Those who advocate the legalization of physician-assisted suicide always claim that doctor-prescribed death will involve a meticulous process of intimate conversations and hands-on examinations by qualified physicians. They promise that patients who request assisted suicide as a solution to illness or disability will receive a physical to determine the extent of the disease. If declared terminally ill, the patient must next be referred for a second opinion. Only then can the doctor dispense the lethal prescriptions.
But once it’s legal for doctors to prescribe poison, opinions about death and suicide quickly change. Assisted suicide boosters come to see “protections” as unjust “barriers” to attaining a “peaceful death.” This leads to cutting legal corners and breaking public policy promises.
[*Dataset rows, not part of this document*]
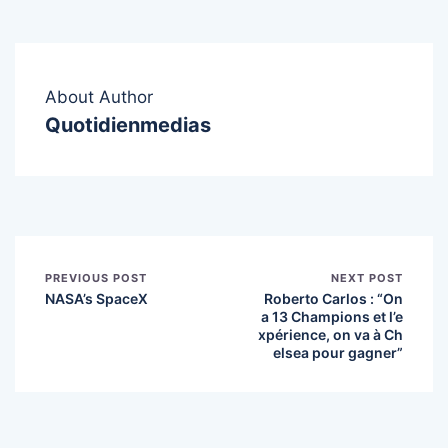
About Author
Quotidienmedias
PREVIOUS POST
NEXT POST
NASA’s SpaceX
Roberto Carlos : “On
a 13 Champions et l’e
xpérience, on va à Ch
elsea pour gagner”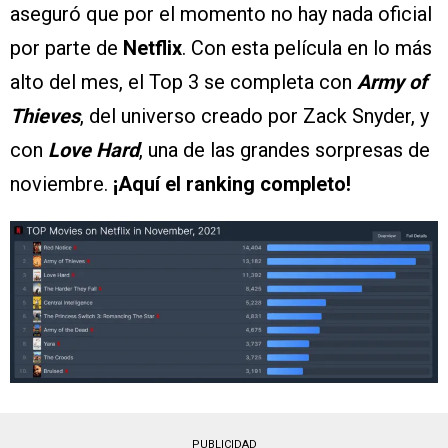
aseguró que por el momento no hay nada oficial
por parte de
Netflix
. Con esta película en lo más
alto del mes, el Top 3 se completa con
Army of
Thieves
, del universo creado por Zack Snyder, y
con
Love Hard
, una de las grandes sorpresas de
noviembre.
¡Aquí el ranking completo!
PUBLICIDAD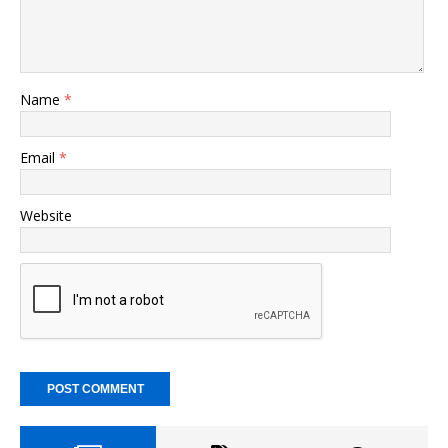
Name
*
Email
*
Website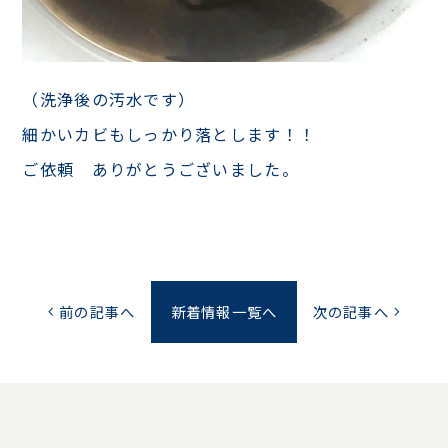
（洗浄後の汚水です）
細かいカビもしっかり落とします！！
ご依頼 ありがとうございました。
前の記事へ
新着情報一覧へ
次の記事へ
chevron_left
chevron_right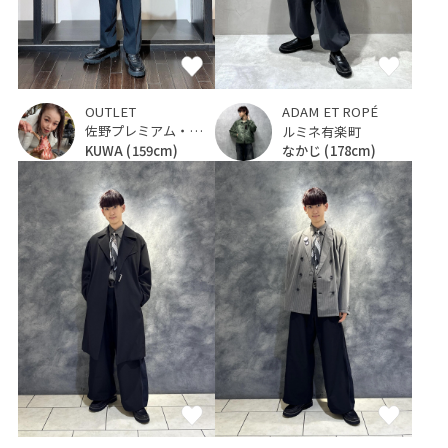
OUTLET
ADAM ET ROPÉ
佐野プレミアム・アウトレット
ルミネ有楽町
KUWA
(159cm)
なかじ
(178cm)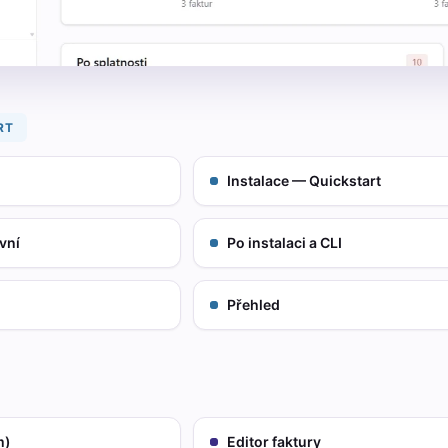
RT
Instalace — Quickstart
vní
Po instalaci a CLI
Přehled
m)
Editor faktury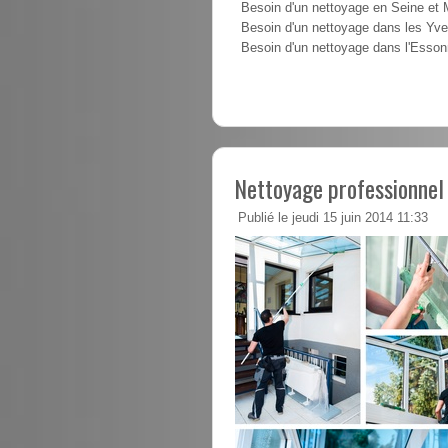
Besoin d'un nettoyage en Seine et
Besoin d'un nettoyage dans les Yve
Besoin d'un nettoyage dans l'Esso
Nettoyage professionnel
Publié le jeudi 15 juin 2014 11:33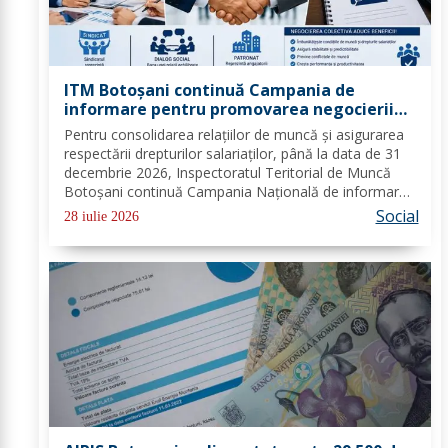
ITM Botoșani continuă Campania de
informare pentru promovarea negocierii
colective la nivelul angajatorilor din
Pentru consolidarea relațiilor de muncă și asigurarea
sectorul public și privat
respectării drepturilor salariaților, până la data de 31
decembrie 2026, Inspectoratul Teritorial de Muncă
Botoșani continuă Campania Națională de informare
pentru promovarea negocierilor colective la nivelul
Social
28 iulie 2026
angajatorilor din sectorul privat și...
The COVID-19 crisis has provided a pretext for further eroding supposedly ironclad guidelines. When the crisis first hit, assisted suicide advocates wrung their hands because people would be unable to access the medical examinations necessary to obtain doctor-prescribed death. Technology to the rescue! The American Clinicians Academy on Medical Aid in Dying—a newly formed association of doctors who assist suicides—recently published formal guidelines that permit doctors to assist suicides via the Internet. These guidelines state that examination should include a review of medical records and a video meeting via Zoom or Skype. The second opinion can simply be done by phone. This means that assisted suicides will be facilitated by doctors who never actually treated patients for their underlying illness, who may be ignorant of their family situations and personal histories, and who have never met their patients in the flesh.